# Hunting Boots for Women...



## cgray78 (Jan 26, 2010)

I am looking to buy a new pair of hunting boots for this fall...any suggestions?


----------



## mtnmutt (Apr 4, 2010)

Low selection on Women's hunting boots.

I hear a lot of men ditching hunting boots and just buying good quality hiking boots.

Go to REI or other quality sporting good store and buy hiking boots that are 100% comfortable out of the box. Your feet are the most important thing in the woods. Give them the best.

This year, I am ditching my hunting boots and using low cut North Face hiking shoes.
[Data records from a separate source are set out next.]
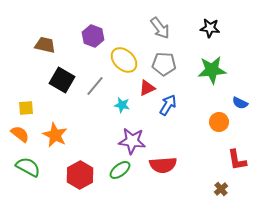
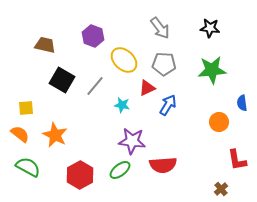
blue semicircle: moved 2 px right; rotated 56 degrees clockwise
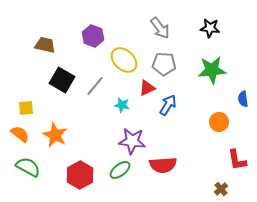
blue semicircle: moved 1 px right, 4 px up
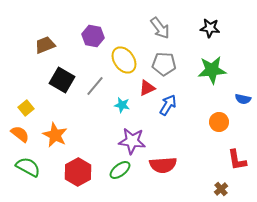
purple hexagon: rotated 10 degrees counterclockwise
brown trapezoid: rotated 35 degrees counterclockwise
yellow ellipse: rotated 12 degrees clockwise
blue semicircle: rotated 70 degrees counterclockwise
yellow square: rotated 35 degrees counterclockwise
red hexagon: moved 2 px left, 3 px up
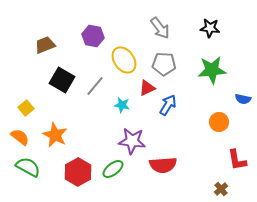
orange semicircle: moved 3 px down
green ellipse: moved 7 px left, 1 px up
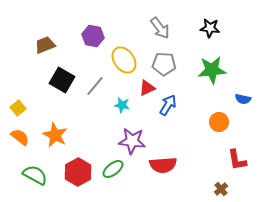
yellow square: moved 8 px left
green semicircle: moved 7 px right, 8 px down
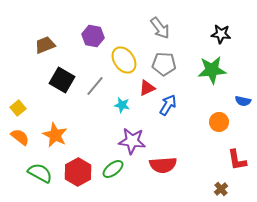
black star: moved 11 px right, 6 px down
blue semicircle: moved 2 px down
green semicircle: moved 5 px right, 2 px up
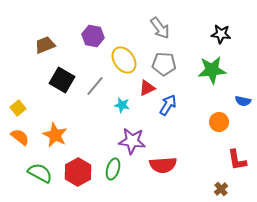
green ellipse: rotated 35 degrees counterclockwise
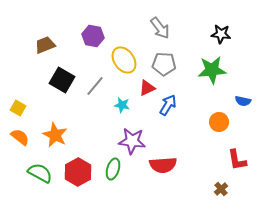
yellow square: rotated 21 degrees counterclockwise
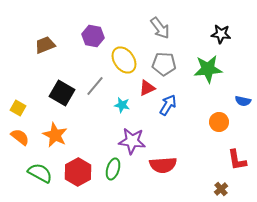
green star: moved 4 px left, 1 px up
black square: moved 13 px down
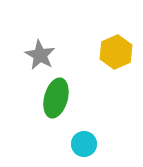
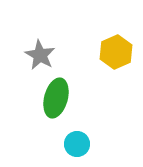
cyan circle: moved 7 px left
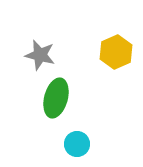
gray star: rotated 16 degrees counterclockwise
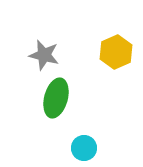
gray star: moved 4 px right
cyan circle: moved 7 px right, 4 px down
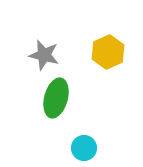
yellow hexagon: moved 8 px left
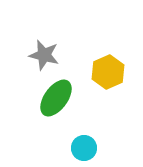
yellow hexagon: moved 20 px down
green ellipse: rotated 21 degrees clockwise
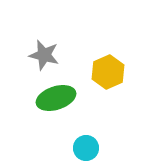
green ellipse: rotated 36 degrees clockwise
cyan circle: moved 2 px right
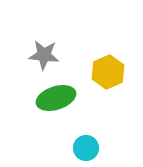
gray star: rotated 8 degrees counterclockwise
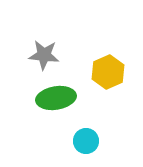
green ellipse: rotated 9 degrees clockwise
cyan circle: moved 7 px up
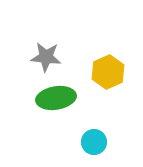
gray star: moved 2 px right, 2 px down
cyan circle: moved 8 px right, 1 px down
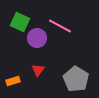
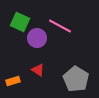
red triangle: rotated 32 degrees counterclockwise
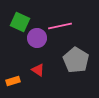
pink line: rotated 40 degrees counterclockwise
gray pentagon: moved 19 px up
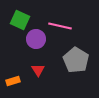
green square: moved 2 px up
pink line: rotated 25 degrees clockwise
purple circle: moved 1 px left, 1 px down
red triangle: rotated 24 degrees clockwise
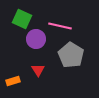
green square: moved 2 px right, 1 px up
gray pentagon: moved 5 px left, 5 px up
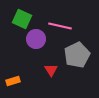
gray pentagon: moved 6 px right; rotated 15 degrees clockwise
red triangle: moved 13 px right
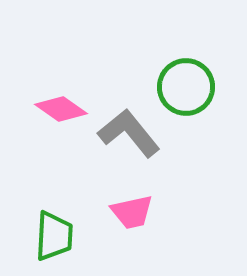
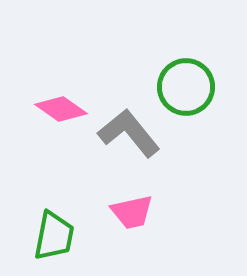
green trapezoid: rotated 8 degrees clockwise
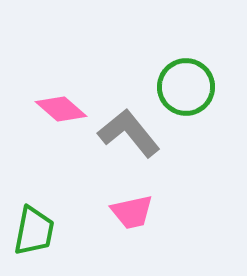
pink diamond: rotated 6 degrees clockwise
green trapezoid: moved 20 px left, 5 px up
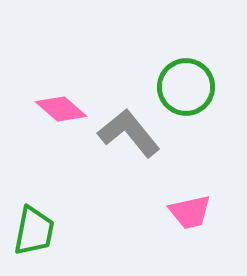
pink trapezoid: moved 58 px right
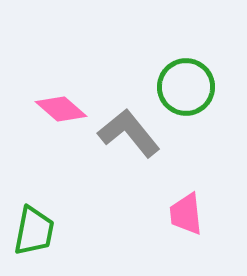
pink trapezoid: moved 4 px left, 2 px down; rotated 96 degrees clockwise
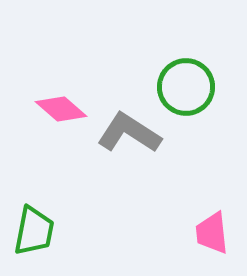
gray L-shape: rotated 18 degrees counterclockwise
pink trapezoid: moved 26 px right, 19 px down
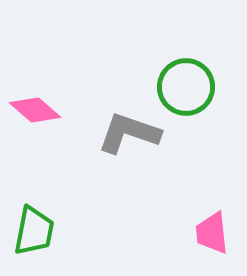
pink diamond: moved 26 px left, 1 px down
gray L-shape: rotated 14 degrees counterclockwise
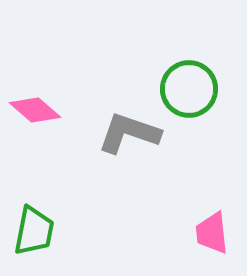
green circle: moved 3 px right, 2 px down
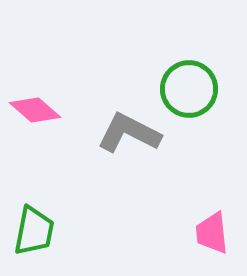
gray L-shape: rotated 8 degrees clockwise
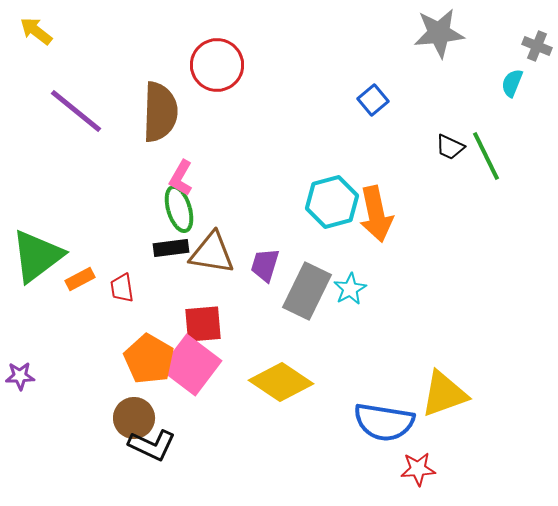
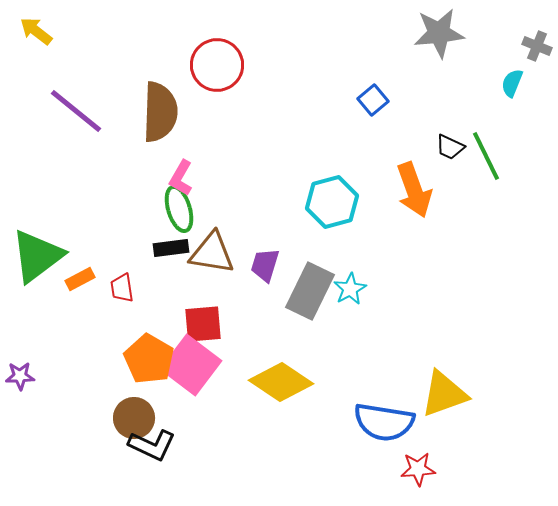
orange arrow: moved 38 px right, 24 px up; rotated 8 degrees counterclockwise
gray rectangle: moved 3 px right
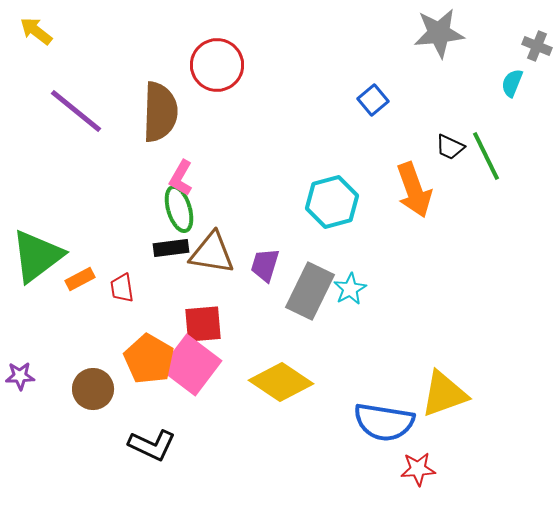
brown circle: moved 41 px left, 29 px up
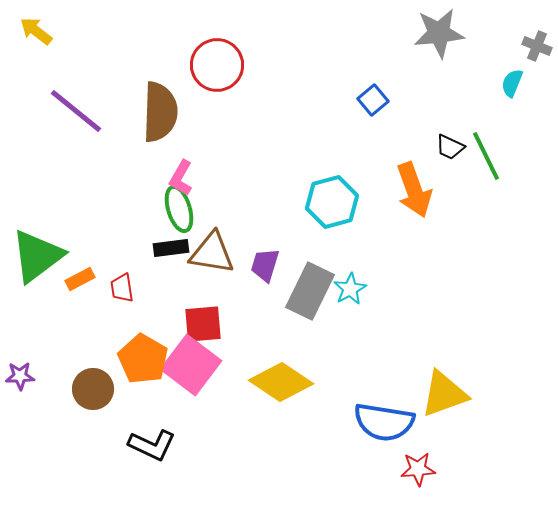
orange pentagon: moved 6 px left
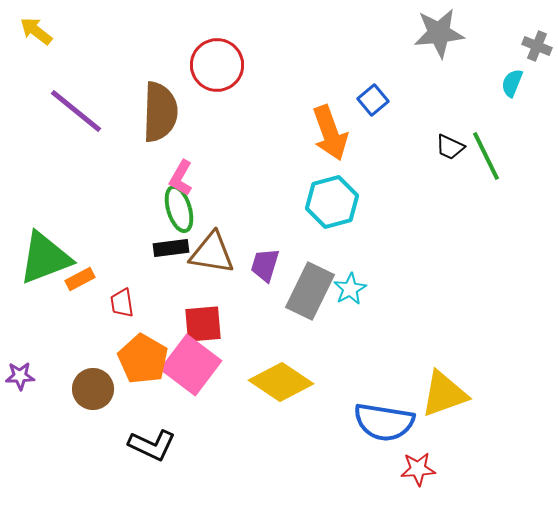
orange arrow: moved 84 px left, 57 px up
green triangle: moved 8 px right, 2 px down; rotated 16 degrees clockwise
red trapezoid: moved 15 px down
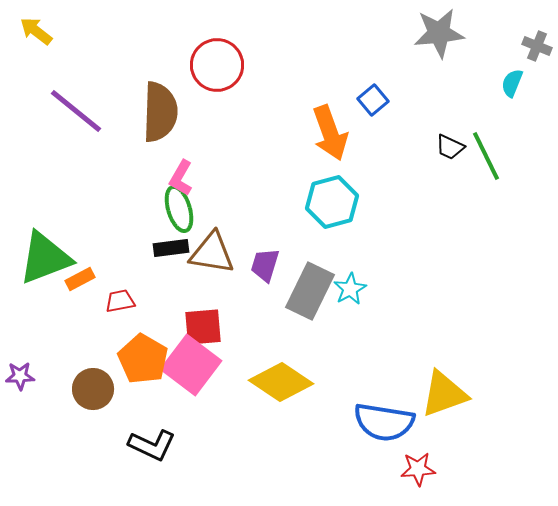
red trapezoid: moved 2 px left, 2 px up; rotated 88 degrees clockwise
red square: moved 3 px down
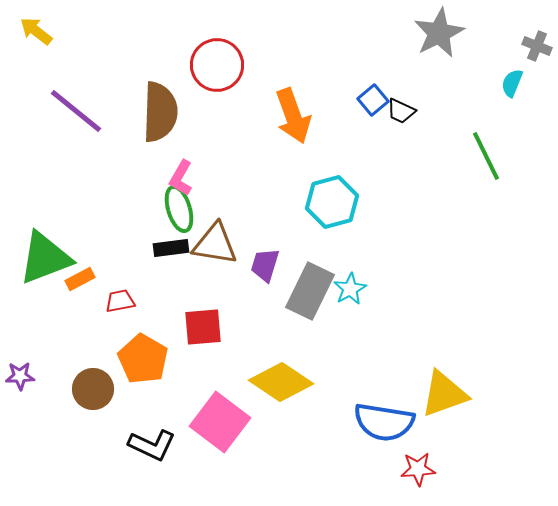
gray star: rotated 21 degrees counterclockwise
orange arrow: moved 37 px left, 17 px up
black trapezoid: moved 49 px left, 36 px up
brown triangle: moved 3 px right, 9 px up
pink square: moved 29 px right, 57 px down
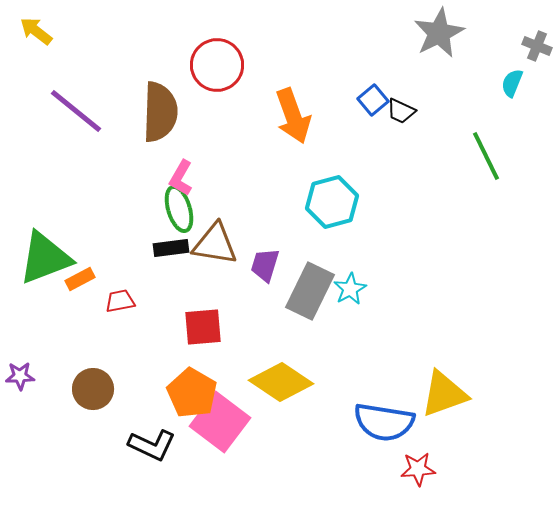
orange pentagon: moved 49 px right, 34 px down
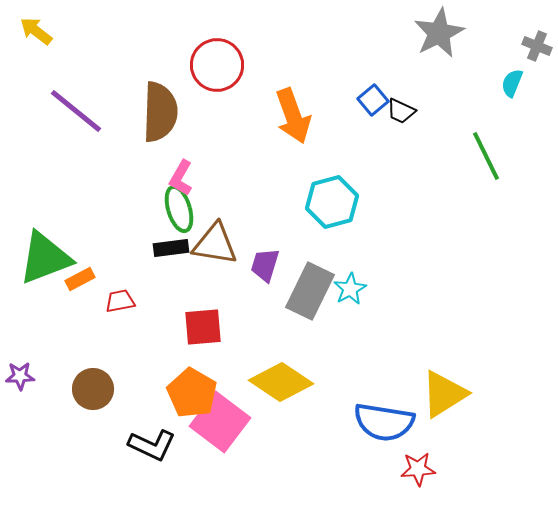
yellow triangle: rotated 12 degrees counterclockwise
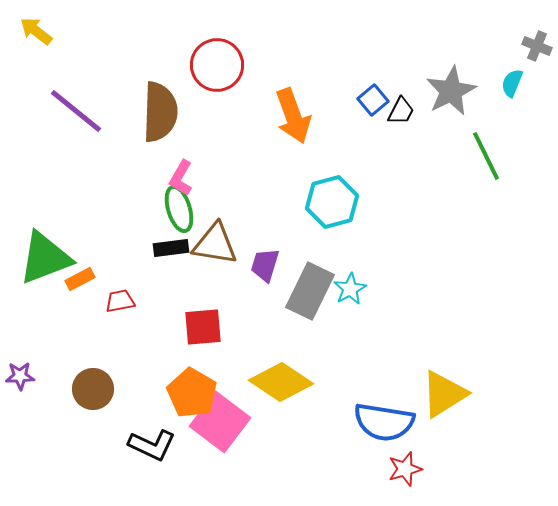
gray star: moved 12 px right, 58 px down
black trapezoid: rotated 88 degrees counterclockwise
red star: moved 13 px left; rotated 12 degrees counterclockwise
I hike around in all kinds of conditions and terrain in CO mountains.

I have seen a lot of male hunters use the Vasque Breeze hiking boot. I have these too, but I prefer the low cut shoe because they weigh less for the repeated traverse over fallen timber.

Unless you really need the higher cut of a hunting boot for your area, I don't see the point. 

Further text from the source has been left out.